The most spectacular transplantation experiments were published by Hans Spemann and Hilde Mangold in 1924.* They showed that, of all the tissues in the early gastrula, only one has its fate determined. This self-differentiating tissue is the dorsal lip of the blastopore, the tissue derived from the gray crescent cytoplasm. When this dorsal lip tissue was transplanted into the presumptive belly skin region of another gastrula, it not only continued to be blastopore lip, but also initiated gastrulation and embryogenesis in the surrounding tissue (Figure 10.20). Two conjoined embryos were formed instead of one! In these experiments, Spemann and Mangold used differently pigmented embryos from two newt species: the darkly pigmented Triturus taeniatus and the nonpigmented Triturus cristatus. So when Spemann and Mangold prepared these transplants, they were able to readily identify host and donor tissues on the basis of color.† When the dorsal lip of an early T. taeniatus gastrula was removed and implanted into the region of an early T. cristatus gastrula fated to become ventral epidermis (belly skin), the dorsal lip tissue invaginated just as it would normally have done (showing self-determination), and disappeared beneath the vegetal cells.
The pigmented donor tissue then continued to self-differentiate into the chordamesoderm (notochord) and other mesodermal structures that normally form from the dorsal lip. As the new donor-derived mesodermal cells moved forward, host cells began to participate in the production of the new embryo, becoming organs that normally they never would have formed. In this secondary embryo, a somite could be seen containing both pigmented (donor) and unpigmented (host) tissue. Even more spectacularly, the dorsal lip cells were able to interact with the host tissues to form a complete neural plate from host ectoderm. Eventually, a secondary embryo formed, face to face with its host. These technically difficult experiments have been repeated using nuclear markers, and the results of Spemann and Mangold have been confirmed (Smith and Slack 1983; Recanzone and Harris 1985). Spemann (1938) referred to the dorsal lip cells and their derivatives (notochord, prechordal mesoderm) as the organizer because (1) they induced the host’s ventral tissues to change their fates to form a neural tube and dorsal mesodermal tissue (such as somites), and (2) they organized host and donor tissues into a secondary embryo with clear anterior-posterior and dorsal-ventral axes.

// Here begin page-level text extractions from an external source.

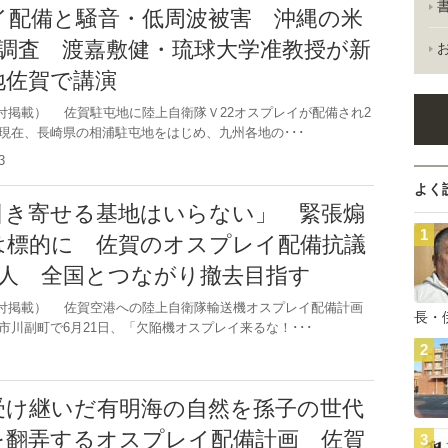
イ配備と騒音・低周波被害 沖縄の米
を調査 渡嘉敷健・琉球大学准教授が新
地佐賀で講演
5日付掲載） 佐賀駐屯地に陸上自衛隊Ｖ22オスプレイが配備され2
現在、長崎県の相浦駐屯地をはじめ、九州各地の･･･
0.3
よく
引き寄せる基地はいらない」 緊張煽
は標的に 佐賀のオスプレイ配備抗議
0人 全国とつながり撤去目指す
23日付掲載） 佐賀空港への陸上自衛隊輸送機オスプレイ配備計画
長・
市川副町で6月21日、「欠陥機オスプレイ来るな！･･･
.1
受け継いだ有明海の自然を孫子の世代
を翻弄するオスプレイ配備計画 佐賀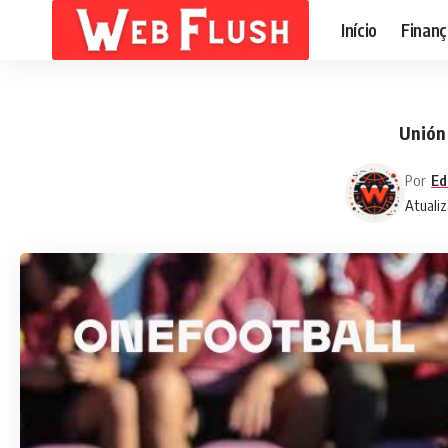
Início
Finanç
Unión 
Por
Ed
Atualiz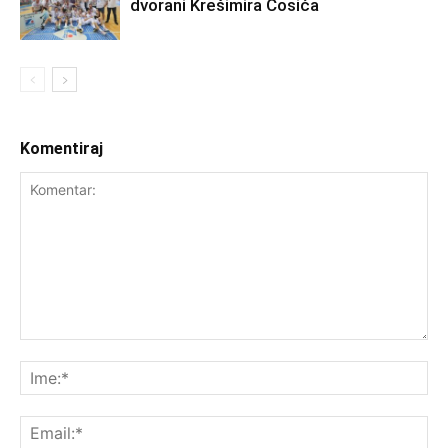
dvorani Krešimira Ćosića
Komentiraj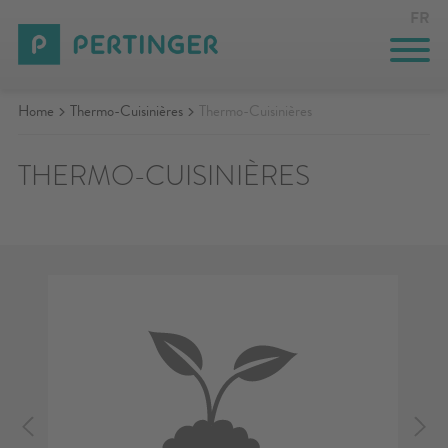
FR
Home
Thermo-Cuisinières
Thermo-Cuisinières
CUISINIÈRES
THERMO-CUISINIÈRES
THERMO-CUISINIÈRES
GASTRONOMIE
SOLUTIONS SUR MESURE
INNOVAZIONE
ENTREPRISE
ÉVÉNEMENTS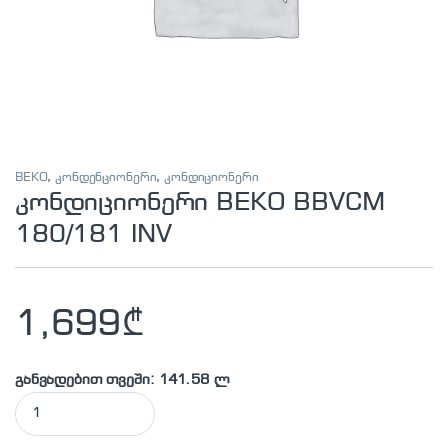
BEKO
,
კონდენციონერი
,
კონდიციონერი
კონდიციონერი BEKO BBVCM
180/181 INV
1,699
₾
განვადებით თვეში: 141.58 ლ
კონდიციონერი BEKO BBVCM 180/181 INV quantity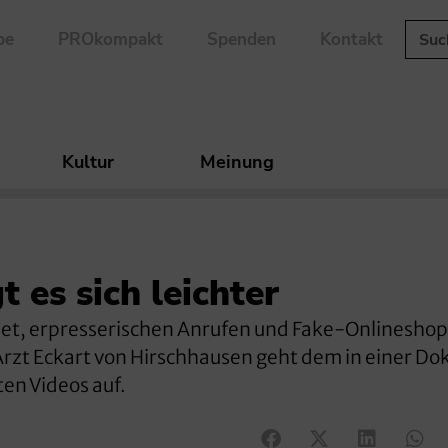
be
PROkompakt
Spenden
Kontakt
Kultur
Meinung
t es sich leichter
rnet, erpresserischen Anrufen und Fake-Onlineshop
 Arzt Eckart von Hirschhausen geht dem in einer Do
ten Videos auf.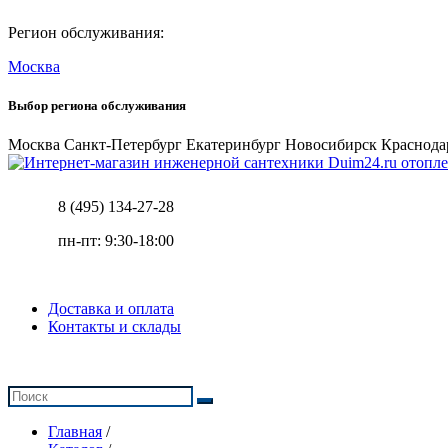
Регион обслуживания:
Москва
Выбор региона обслуживания
Москва
Санкт-Петербург
Екатеринбург
Новосибирск
Краснода
отопле
8 (495) 134-27-28
пн-пт: 9:30-18:00
Доставка и оплата
Контакты и склады
Главная
/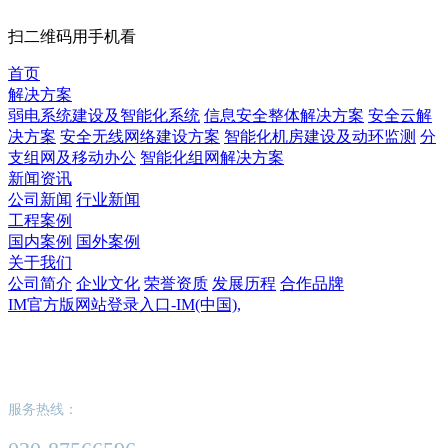
扫二维码用手机看
首页
解决方案
弱电系统建设及智能化系统
信息安全整体解决方案
安全云解
决方案
安全无线网络建设方案
智能化机房建设及动环监测
分
支组网及移动办公
智能化组网解决方案
新闻资讯
公司新闻
行业新闻
工程案例
国内案例
国外案例
关于我们
公司简介
企业文化
荣誉资质
发展历程
合作品牌
IM官方版网站登录入口-IM(中国),
IM官方版网站登录入口-IM(中国),
服务热线：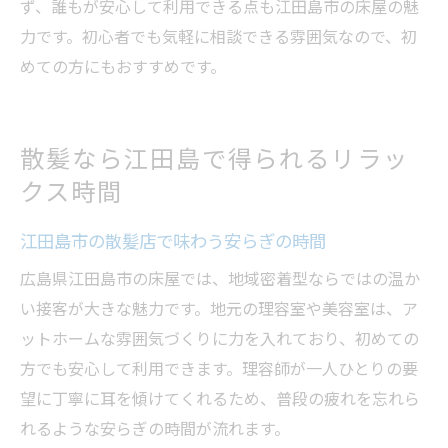
ず、誰もが安心して利用できる点も江田島市の床屋の魅
力です。初心者でも気軽に相談できる雰囲気なので、初
めての方にもおすすめです。
散髪なら江田島で得られるリラッ
クス時間
江田島市の散髪店で味わう安らぎの時間
広島県江田島市の床屋では、地域密着型ならではの温か
い接客が大きな魅力です。地元の理容室や美容室は、ア
ットホームな雰囲気づくりに力を入れており、初めての
方でも安心して利用できます。理容師が一人ひとりの要
望に丁寧に耳を傾けてくれるため、普段の疲れを忘れら
れるような安らぎの時間が流れます。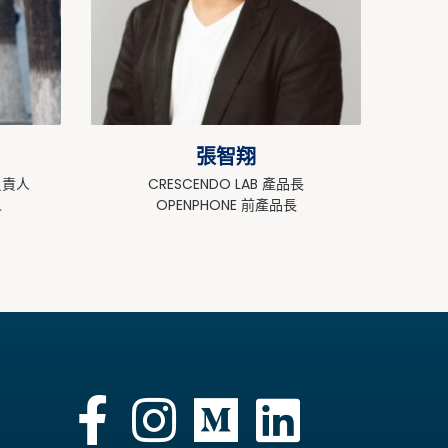
張智翔
負責人
CRESCENDO LAB 產品長
人
OPENPHONE 前產品長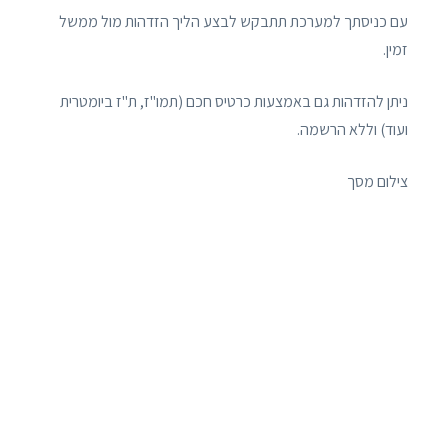
עם כניסתך למערכת תתבקש לבצע הליך הזדהות מול ממשל
זמין.
ניתן להזדהות גם באמצעות כרטיס חכם (תמו"ז, ת"ז ביומטרית
ועוד) וללא הרשמה.
צילום מסך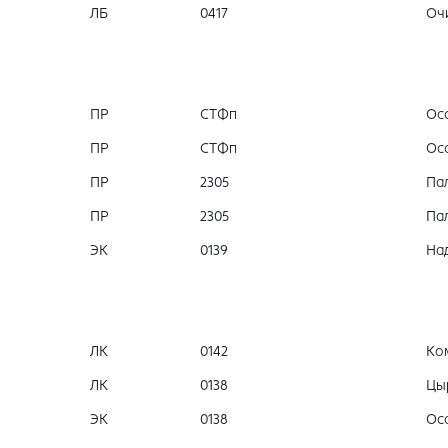
ЛБ
0417
Очи
ПР
СТФп
Осо
ПР
СТФп
Осо
ПР
2305
Пал
ПР
2305
Пал
ЭК
0139
На
ЛК
0142
Ко
ЛК
0138
Цы
ЭК
0138
Осо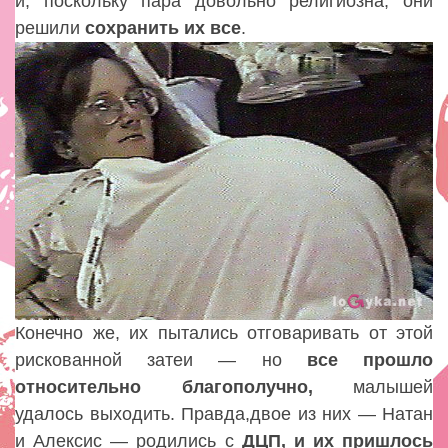
и
,
поскольку пара довольно религиозна
,
они
решили
сохранить их все
.
Конечно же
,
их пытались отговаривать от этой
рискованной затеи — но
все прошло
относительно благополучно
,
малышей
удалось выходить. Правда
,
двое из них — Натан
и Алексис — родились с
ДЦП
,
и их пришлось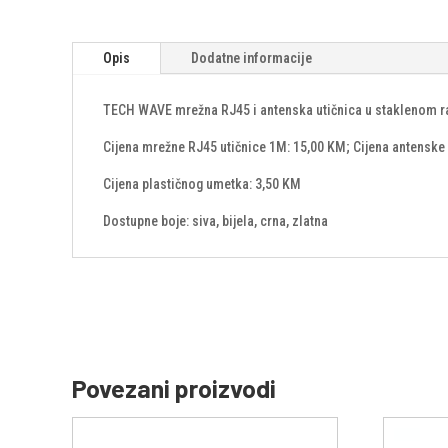
Opis
Dodatne informacije
TECH WAVE mrežna RJ45 i antenska utičnica u staklenom ra
Cijena mrežne RJ45 utičnice 1M: 15,00 KM; Cijena antenske 
Cijena plastičnog umetka: 3,50 KM
Dostupne boje: siva, bijela, crna, zlatna
Povezani proizvodi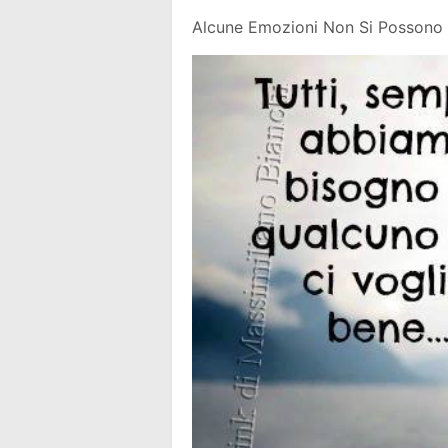
Alcune Emozioni Non Si Possono 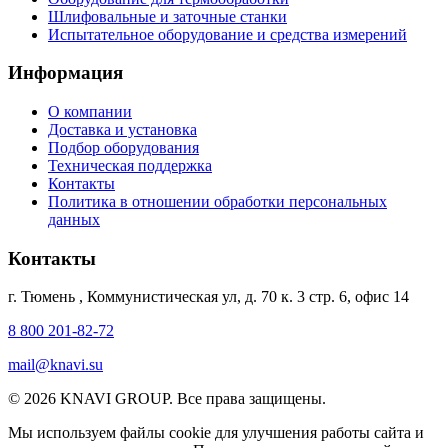
Шлифовальные и заточные станки
Испытательное оборудование и средства измерений
Информация
О компании
Доставка и установка
Подбор оборудования
Техническая поддержка
Контакты
Политика в отношении обработки персональных
данных
Контакты
г. Тюмень
,
Коммунистическая ул, д. 70 к. 3 стр. 6, офис 14
8 800 201-82-72
mail@knavi.su
© 2026 KNAVI GROUP. Все права защищены.
Мы используем файлы cookie для улучшения работы сайта и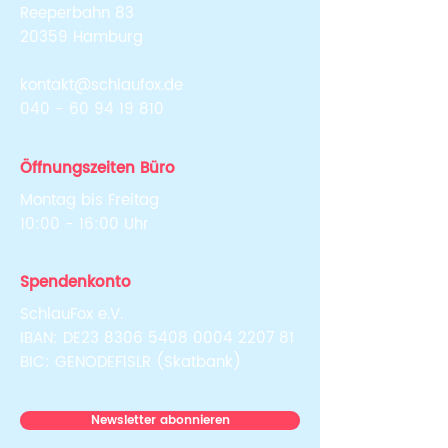
Reeperbahn 83
20359 Hamburg
kontakt@schlaufox.de
040 - 60 94 19 810
Öffnungszeiten Büro
Montag bis Freitag
10:00 - 16:00 Uhr
Spendenkonto
SchlauFox e.V.
IBAN: DE23
8306 5408 0004 2207
81
BIC: GENODEF1SLR (Skatbank)
Newsletter abonnieren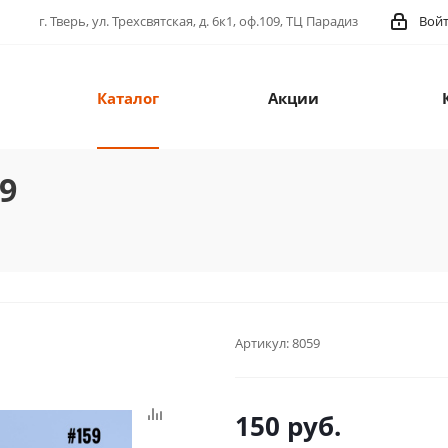
г. Тверь, ул. Трехсвятская, д. 6к1, оф.109, ТЦ Парадиз
Вой
Каталог
Акции
9
Артикул:
8059
150
руб.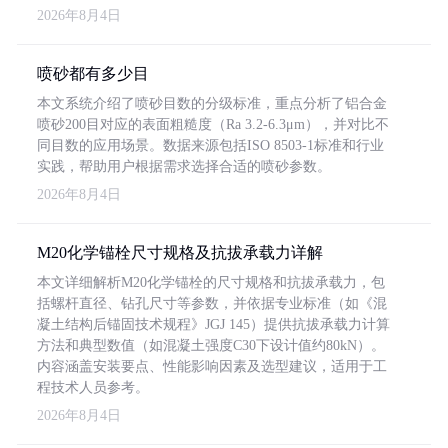
2026年8月4日
喷砂都有多少目
本文系统介绍了喷砂目数的分级标准，重点分析了铝合金
喷砂200目对应的表面粗糙度（Ra 3.2-6.3μm），并对比不
同目数的应用场景。数据来源包括ISO 8503-1标准和行业
实践，帮助用户根据需求选择合适的喷砂参数。
2026年8月4日
M20化学锚栓尺寸规格及抗拔承载力详解
本文详细解析M20化学锚栓的尺寸规格和抗拔承载力，包
括螺杆直径、钻孔尺寸等参数，并依据专业标准（如《混
凝土结构后锚固技术规程》JGJ 145）提供抗拔承载力计算
方法和典型数值（如混凝土强度C30下设计值约80kN）。
内容涵盖安装要点、性能影响因素及选型建议，适用于工
程技术人员参考。
2026年8月4日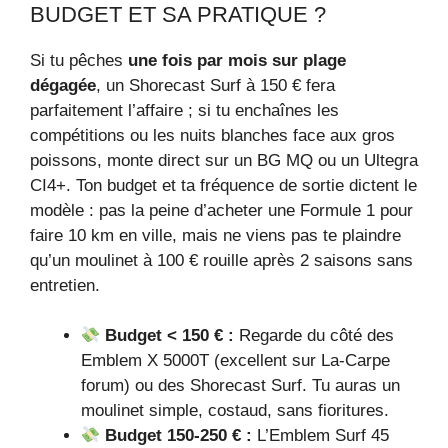
BUDGET ET SA PRATIQUE ?
Si tu pêches
une fois par mois sur plage
dégagée
, un Shorecast Surf à 150 € fera
parfaitement l’affaire ; si tu enchaînes les
compétitions ou les nuits blanches face aux gros
poissons, monte direct sur un BG MQ ou un Ultegra
CI4+. Ton budget et ta fréquence de sortie dictent le
modèle : pas la peine d’acheter une Formule 1 pour
faire 10 km en ville, mais ne viens pas te plaindre
qu’un moulinet à 100 € rouille après 2 saisons sans
entretien.
Budget < 150 € :
Regarde du côté des
Emblem X 5000T (excellent sur La-Carpe
forum) ou des Shorecast Surf. Tu auras un
moulinet simple, costaud, sans fioritures.
Budget 150-250 € :
L’Emblem Surf 45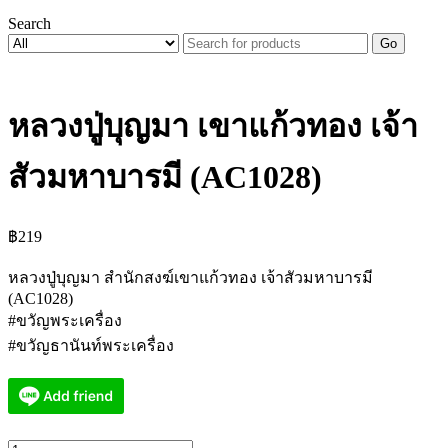
Search
Go
หลวงปู่บุญมา เขาแก้วทอง​ เจ้า
สัวมหาบารมี (AC1028)
฿
219
หลวงปู่บุญมา สำนักสงฆ์เขาแก้วทอง​ เจ้าสัวมหาบารมี
(AC1028)
#ขวัญพระเครื่อง
#ขวัญธานันท์พระเครื่อง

He proposed that during normal development, these cells organize the dorsal ectoderm into a neural tube and transform the flanking mesoderm into the anterior-posterior body axis. It is now known (thanks largely to Spemann and his students) that the interaction of the chordamesoderm and ectoderm is not sufficient to “organize” the entire embryo. Rather, it initiates a series of sequential inductive events. As discussed in Chapter 6, the process by which one embryonic region interacts with a second region to influence that second region’s differentiation or behavior is called induction. Because there are numerous inductions during embryonic development, this key induction wherein the progeny of dorsal lip cells induce the dorsal axis and the neural tube is traditionally called primary embryonic induction [pic]
Figure 10.20. Organization of a secondary axis by dorsal blastopore lip tissue. (A) Dorsal lip tissue from an early gastrula is transplanted into another early gastrula in the region that normally becomes ventral epidermis. (B) The donor tissue invaginates and forms a second archenteron, and then a second embryonic axis. Both donor and host tissues are seen in the new neural tube, notochord, and somites. (C) Eventually, a second embryo forms that is joined to the host. (D) Structure of the dorsal blastopore lip region in an early Xenopus gastrula. (A-C after Hamburger 1988; D after Winklbauer and Schürfeld 1999 and Arendt and Nübler-Jung 1999.)